The Best of 2004 (cont’ed)

 

General Photography

In addition to my own list I asked some of my friends and (regular and irregular) contributors to this weblog about which photographer(s) they were most impressed with/inspired by this past year. My thanks to all of them for their responses and for their support and encouragement. Here are their responses:

Stan Banos: “1) Brian Rose - Best photo book/project of the year. Lots of really good shots and not a bad one to be found.

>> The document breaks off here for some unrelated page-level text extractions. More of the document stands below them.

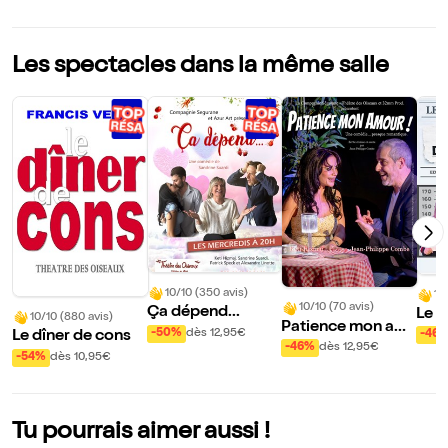
Les spectacles dans la même salle
10/10 (350 avis)
10
10/10 (70 avis)
Ça dépend...
Le g
10/10 (880 avis)
Patience mon am
hes
-50%
dès 12,95€
-46
Le dîner de cons
our !
-46%
dès 12,95€
-54%
dès 10,95€
Tu pourrais aimer aussi !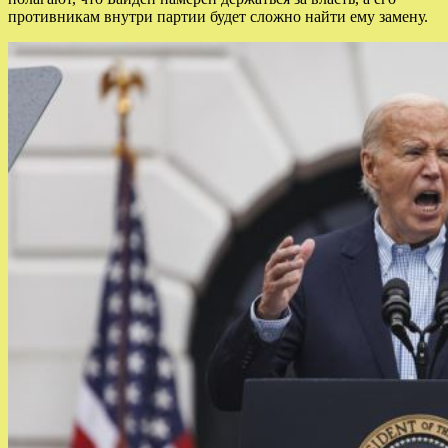
противникам внутри партии будет сложно найти ему замену.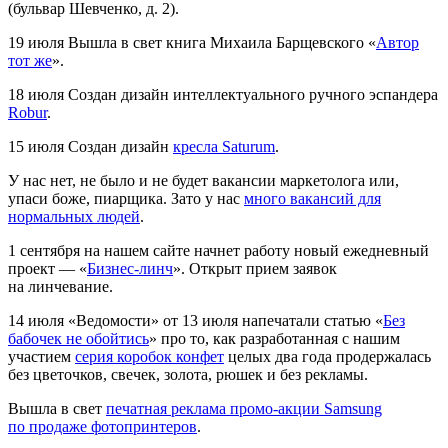
(бульвар Шевченко, д. 2).
19 июля
Вышла в свет книга Михаила Барщевского «
Автор
тот же
».
18 июля
Создан дизайн интеллектуального ручного эспандера
Robur
.
15 июля
Создан дизайн
кресла Saturum
.
У нас нет, не было и не будет вакансии маркетолога или,
упаси боже, пиарщика. Зато у нас
много вакансий для
нормальных людей
.
1 сентября на нашем сайте начнет работу новый ежедневный
проект — «
Бизнес-линч
». Открыт прием заявок
на линчевание.
14 июля
«Ведомости» от 13 июля напечатали статью «
Без
бабочек не обойтись
» про то, как разработанная с нашим
участием
серия коробок конфет
целых два года продержалась
без цветочков, свечек, золота, рюшек и без рекламы.
Вышла в свет
печатная реклама промо-акции Samsung
по продаже фотопринтеров
.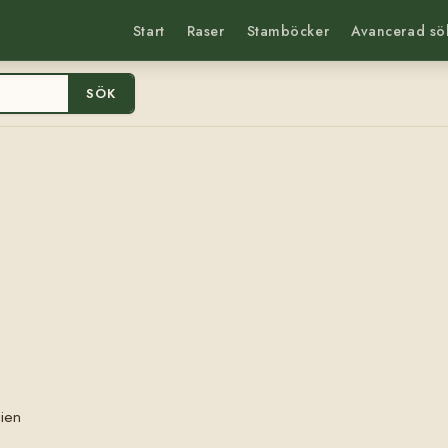
Start
Raser
Stamböcker
Avancerad sö
SÖK
ien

The scope of the project (historical & geographical) also lends to its accomplishment… 2) Lee Friedlander - Still pumping out primo, innovative work- in his 70’s! 3) Christian Patterson - Only like about a third of his work, but when he’s spot on, he really nails the color/form time-space-continuum— if ya know what I’m sayin’…”

Tobias Hegele: “The one photographer I have to single out for myself is Joel Sternfeld and my re-discovery of the book American Prospects. Photographers that I only became familiar with within the last year and that impressed me the most are Alec Soth and Mitch Epstein.”

John Perkinson: “As for photographers that I discovered either in 2003 and this year - you’ve already listed one: Alec Soth. I asked for his book for my birthday this year didn’t get it. I asked for his book for xmas this year too. If I don’t get it - then I’m buying it for sure… I also agree about Nathalie Grenzhäuser’s work - very striking. I’d kill for a print… I wasn’t sure if you meant only work done this year, but there are a couple of photographer’s work that I saw for the first time this year I enjoyed immensely… Michael Norton’s 4x5 Havana series on the Litman site and Christoph Morlinghaus.”

Jennifer Shaw: “I almost don’t feel qualified to answer this question since I spent the better half of this year obsessed with politics, and haven’t paid as much attention to photography as I should. That said, my favorite new find this year was Dave Anderson, which I’m pretty sure came into my life through a link on Conscientious.”

Mark Tucker: “Loretta Lux. Michael Prince is commercial, but I like his work. But overall, I’d probably vote for Alec Soth, even though it’s the easy thing to do. I like Danny Clinch too.”

PS: I thought it was pretty cool that Conscientious was ahead of the scene in the US by one full year when showing Loretta Lux’s work in 2003.